Former Massachusetts Senator Scott Brown has attempted to revive his political career by running for Senate in New Hampshire. But in the final days before his September 9 primary, he's squaring off against another opponent — Harvard professor Lawrence Lessig, who advocates against money in politics. Lessig's Mayday PAC endorsed Brown's GOP primary challenger Jim Rubens, and is now sending out a mailer calling Brown a "Washington lobbyist."
The mailer led to an angry response from the Brown campaign. "This is a flat-out lie. Scott Brown is not nor has he ever been a lobbyist. Ever," campaign manager Colin Reed wrote, calling on Lessig to "immediately cease and desist with the mailer in question."
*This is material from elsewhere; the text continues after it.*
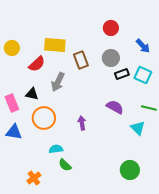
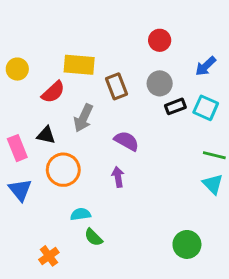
blue arrow: (143, 46) -> (206, 66), turned 91
purple semicircle: (115, 107) -> (127, 141), moved
cyan triangle: (138, 128) -> (213, 184), moved
blue triangle: (14, 132) -> (20, 190), turned 42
In response, Lessig posted the letter on his blog, and linked to an article from The Hill about Brown joining the Boston office of "Nixon Peabody, a law and lobby firm." The firm itself said Brown would work on "business and governmental affairs," including those related to "the financial services industry." Lessig writes:
Yes, according to the Senate, Scott Brown isn't a "lobbyist." But I submit to anyone else in the world, a former Senator joining a "law and lobbying firm" to help with Wall St's "business and governmental affairs" is to make him a lobbyist. Because to anyone else in the world, when you sell your influence to affect "business and governmental affairs," you are a lobbyist.
Brown has been a top target of campaign finance reformers this year. In the months after Brown joined the Senate in 2010, many reformers lobbied him aggressively to support the DISCLOSE Act, which would have increased disclosure for groups spending dark money on federal elections. The bill failed to clear a filibuster by just one vote — a filibuster Brown supported. The primary election has only been polled once in recent months, but if Brown wins, he'll attempt to unseat Senator Jeanne Shaheen this fall.
Update: Added link to a new poll on the race.